Through his study which aggregated data from the postal services -- indicative of people’s change in location -- and American tech real-estate marketplace company Zillow that indicated the house prices data and rental data, he established that people moved from their work centres to suburbs or other cities that were cheaper.

"Under WFH, workers could consider their choice of residential locations. With office trip frequency reduced, the annualised commuting costs would fall. This makes suburban locations, where housing is cheaper, more attractive, spurring decentralisation of cities," he said.

He added that demand for suburban housing rose and pushed up the prices in suburbs. He also observed a more dramatic type of relocation -- moving between and not within cities.

Due to this intercity relocation, the implication was that the population fell in expensive cities whose jobs have a high work-from-home potential and put downward pressure on housing prices and rents. Brueckner explained that although prices did not go down, the rate of increase had definitely fallen.

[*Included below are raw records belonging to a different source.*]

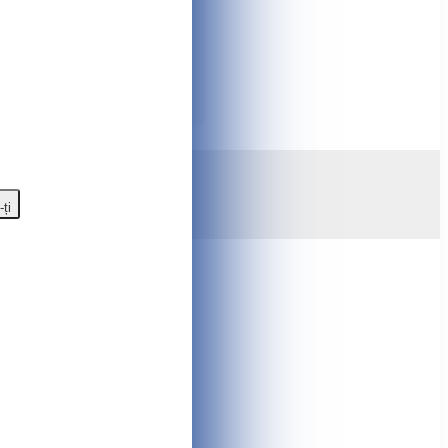
 pe piață, accesorii și
semenea posibilitatea de a pune o
ine orice întrebare care vă
olțul din dreapta jos. Program de
gazinului online Tshop.md
-ți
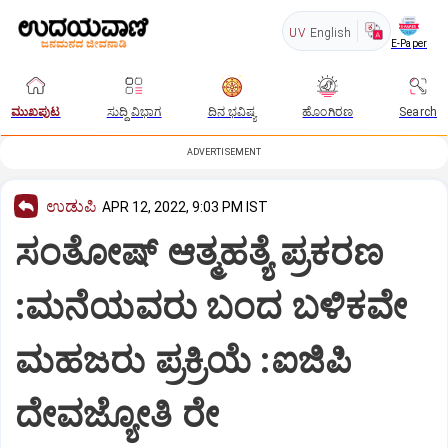
UV
English
E-Paper
ಮುಖಪುಟ
ಸುದ್ದಿ ವಿಭಾಗ
ದಿನ ಭವಿಷ್ಯ
ಹೊಂಗಿರಣ
Search
ADVERTISEMENT
ಉಡುಪಿ
APR 12, 2022, 9:03 PM IST
ಸಂತೋಷ್ ಆತ್ಮಹತ್ಯೆ ಪ್ರಕರಣ
:ಮನೆಯವರು ಬಂದ ಬಳಿಕವೇ
ಮಹಜರು ಪ್ರಕ್ರಿಯೆ :ಐಜಿಪಿ
ದೇವಜ್ಯೋತಿ ರೇ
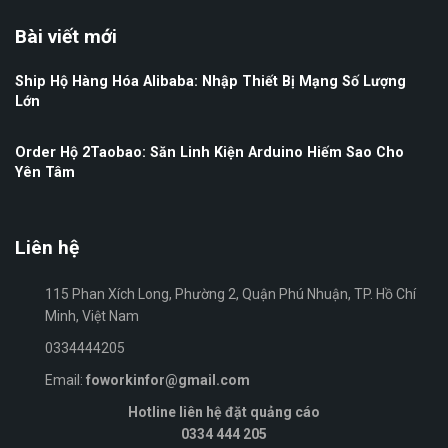
Bài viết mới
Ship Hộ Hàng Hóa Alibaba: Nhập Thiết Bị Mạng Số Lượng
Lớn
Order Hộ 2Taobao: Săn Linh Kiện Arduino Hiếm Sao Cho
Yên Tâm
Liên hệ
115 Phan Xích Long, Phường 2, Quận Phú Nhuận, TP. Hồ Chí
Minh, Việt Nam
0334444205
Email:
foworkinfor@gmail.com
Hotline liên hệ đặt quảng cáo
0334 444 205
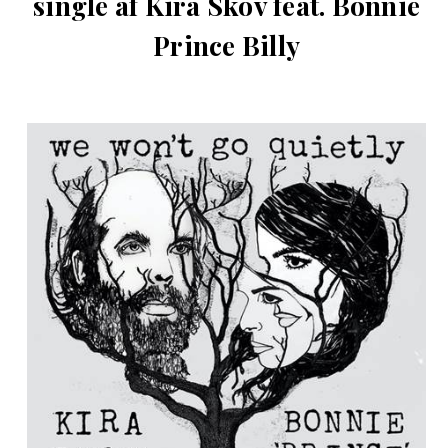
single af Kira Skov feat. Bonnie
Prince Billy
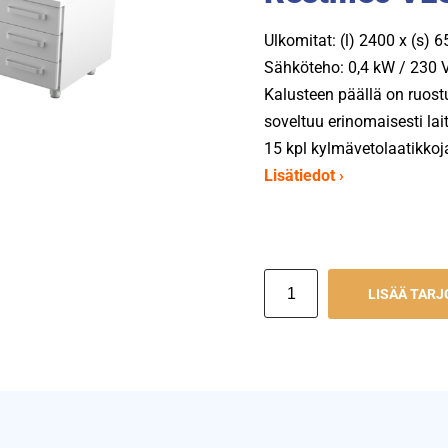
Ulkomitat: (l) 2400 x (s) 
Sähköteho: 0,4 kW / 230 V
Kalusteen päällä on ruost
soveltuu erinomaisesti lai
15 kpl kylmävetolaatikkoja
Lisätiedot ›
LISÄÄ TAR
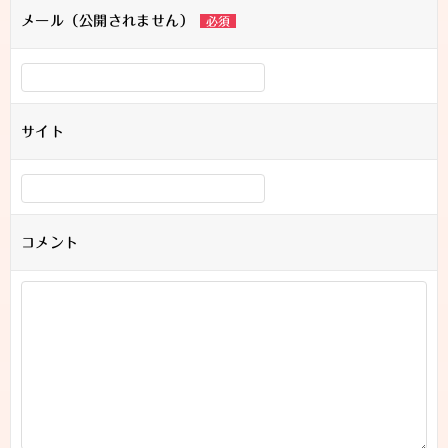
メール（公開されません）
必須
ン
サイト
コメント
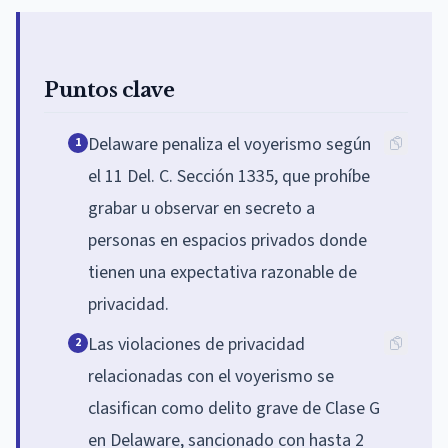
Puntos clave
Delaware penaliza el voyerismo según
1
el 11 Del. C. Sección 1335, que prohíbe
grabar u observar en secreto a
personas en espacios privados donde
tienen una expectativa razonable de
privacidad.
Las violaciones de privacidad
2
relacionadas con el voyerismo se
clasifican como delito grave de Clase G
en Delaware, sancionado con hasta 2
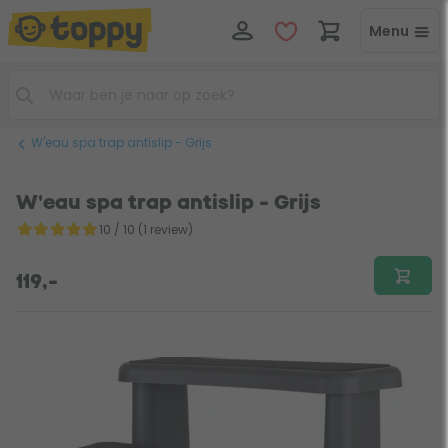
Menu
W'eau spa trap antislip - Grijs
W'eau spa trap antislip - Grijs
10 / 10 (1 review)
119,-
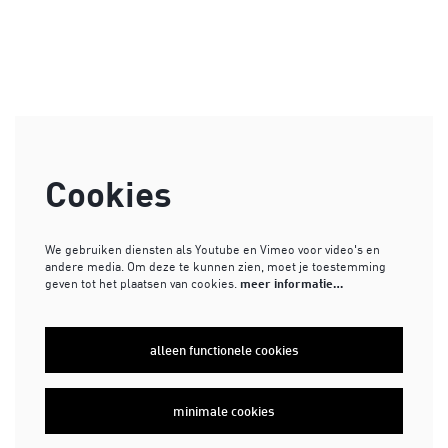
Cookies
We gebruiken diensten als Youtube en Vimeo voor video's en
andere media. Om deze te kunnen zien, moet je toestemming
geven tot het plaatsen van cookies.
meer informatie…
alleen functionele cookies
minimale cookies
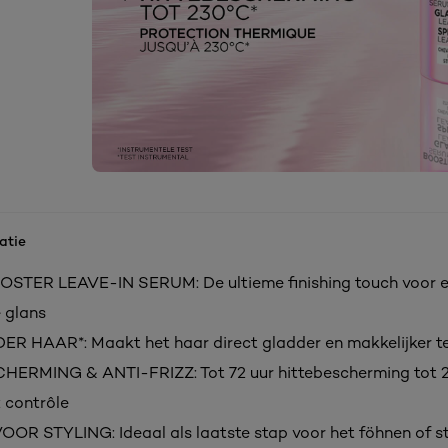
atie
STER LEAVE-IN SERUM: De ultieme finishing touch voor ee
e glans
R HAAR*: Maakt het haar direct gladder en makkelijker te
HERMING & ANTI-FRIZZ: Tot 72 uur hittebescherming tot 
z contrôle
OR STYLING: Ideaal als laatste stap voor het föhnen of s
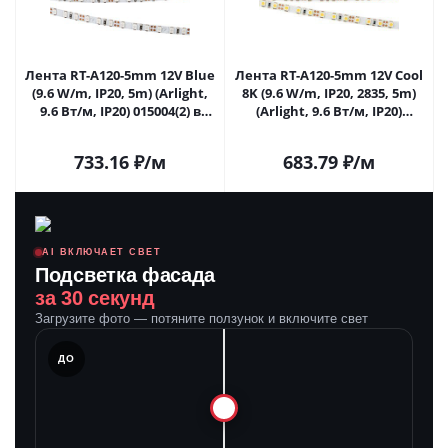
Лента RT-A120-5mm 12V Blue
Лента RT-A120-5mm 12V Cool
(9.6 W/m, IP20, 5m) (Arlight,
8K (9.6 W/m, IP20, 2835, 5m)
9.6 Вт/м, IP20) 015004(2) в
(Arlight, 9.6 Вт/м, IP20)
Самаре
015005(2) в Самаре
733.16
₽
/м
683.79
₽
/м
AI ВКЛЮЧАЕТ СВЕТ
Подсветка фасада
за 30 секунд
Загрузите фото — потяните ползунок и включите свет
ЛЕ
ДО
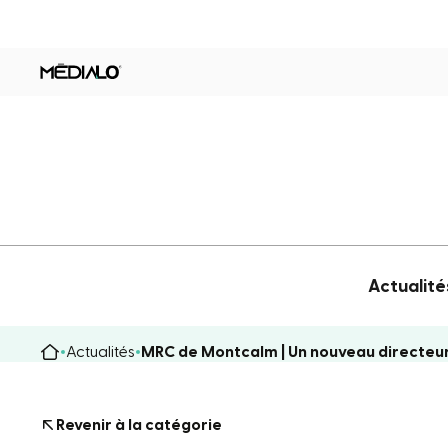
Actualité
Actualités
MRC de Montcalm | Un nouveau directeur
Revenir à la catégorie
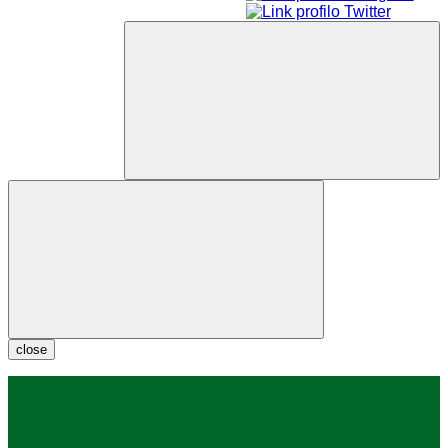
close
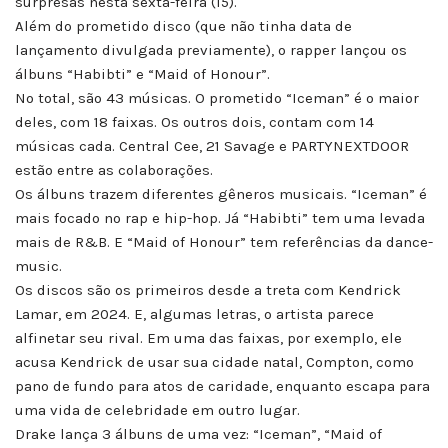
surpresas nesta sexta-feira (15).
Além do prometido disco (que não tinha data de
lançamento divulgada previamente), o rapper lançou os
álbuns “Habibti” e “Maid of Honour”.
No total, são 43 músicas. O prometido “Iceman” é o maior
deles, com 18 faixas. Os outros dois, contam com 14
músicas cada. Central Cee, 21 Savage e PARTYNEXTDOOR
estão entre as colaborações.
Os álbuns trazem diferentes gêneros musicais. “Iceman” é
mais focado no rap e hip-hop. Já “Habibti” tem uma levada
mais de R&B. E “Maid of Honour” tem referências da dance-
music.
Os discos são os primeiros desde a treta com Kendrick
Lamar, em 2024. E, algumas letras, o artista parece
alfinetar seu rival. Em uma das faixas, por exemplo, ele
acusa Kendrick de usar sua cidade natal, Compton, como
pano de fundo para atos de caridade, enquanto escapa para
uma vida de celebridade em outro lugar.
Drake lança 3 álbuns de uma vez: “Iceman”, “Maid of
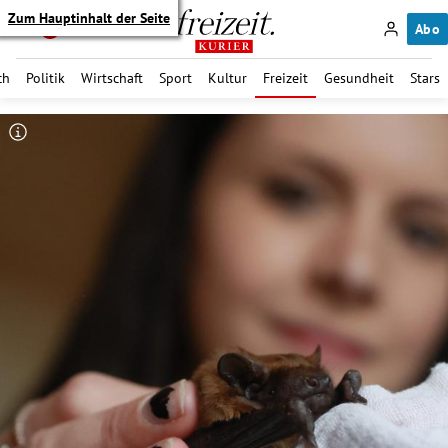
Zum Hauptinhalt der Seite
Abo
ch
Politik
Wirtschaft
Sport
Kultur
Freizeit
Gesundheit
Stars
itik Untermenü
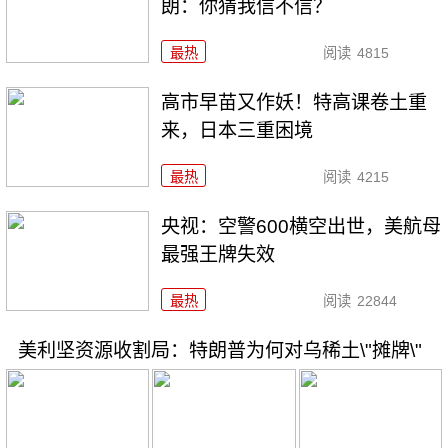
朗：你猜我信不信？
最热
阅读
4815
高市早苗又作妖！特高课卷土重
来，日本三重困境
最热
阅读
4215
央视：空警600横空出世，美航母
最强王牌失效
最热
阅读
22844
美利坚资源收割局：特朗普为何对乌稀土\"摊牌\"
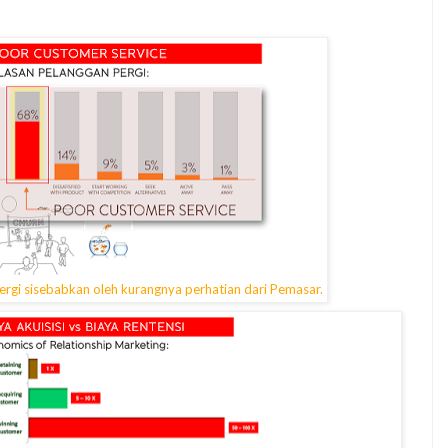
rgi sisebabkan oleh kurangnya perhatian dari Pemasar.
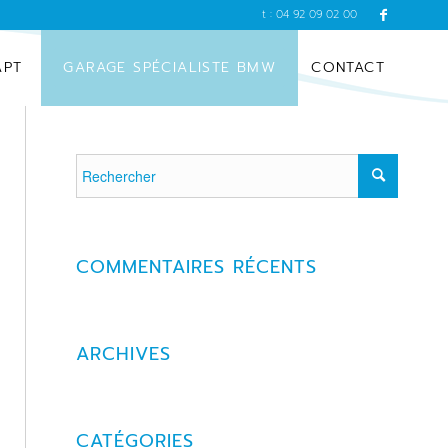
t : 04 92 09 02 00
APT
GARAGE SPÉCIALISTE BMW
CONTACT
COMMENTAIRES RÉCENTS
ARCHIVES
CATÉGORIES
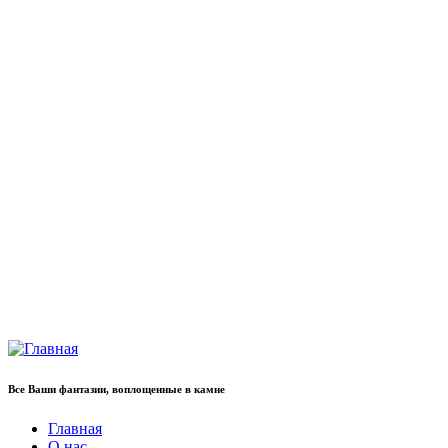
Все Ваши фантазии, воплощенные в камне
Главная
О нас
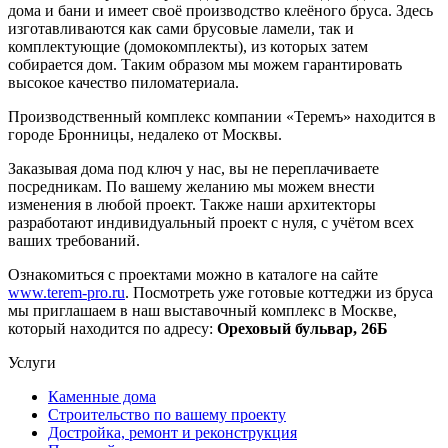
дома и бани и имеет своё производство клеёного бруса. Здесь
изготавливаются как сами брусовые ламели, так и
комплектующие (домокомплекты), из которых затем
собирается дом. Таким образом мы можем гарантировать
высокое качество пиломатериала.
Производственный комплекс компании «Теремъ» находится в
городе Бронницы, недалеко от Москвы.
Заказывая дома под ключ у нас, вы не переплачиваете
посредникам. По вашему желанию мы можем внести
изменения в любой проект. Также наши архитекторы
разработают индивидуальный проект с нуля, с учётом всех
ваших требований.
Ознакомиться с проектами можно в каталоге на сайте
www.terem-pro.ru
. Посмотреть уже готовые коттеджи из бруса
мы приглашаем в наш выставочный комплекс в Москве,
который находится по адресу:
Ореховый бульвар, 26Б
Услуги
Каменные дома
Строительство по вашему проекту
Достройка, ремонт и реконструкция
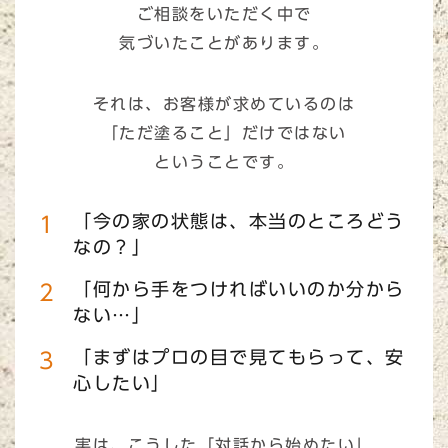
ご相談をいただく中で
気づいたことがあります。
それは、お客様が求めているのは
「ただ塗ること」だけではない
ということです。
「今の家の状態は、本当のところどう
なの？」
「何から手をつければいいのか分から
ない…」
「まずはプロの目で見てもらって、安
心したい」
実は、こうした「対話から始めたい」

Brueckner added: “Long after Covid has ceased to be a problem, its effects on the structure of work will be felt. The pandemic has forced work from home and made people realise its feasibility and befits and the effects are unfolding as the economy evolves,” he said.

About the impact of work from home on the economy where jobs are produced, he added that when downtown workers disappear and are not physically present, then supporting businesses like the food and retail industry do have a negative effect, which is also seen in a place like New York City.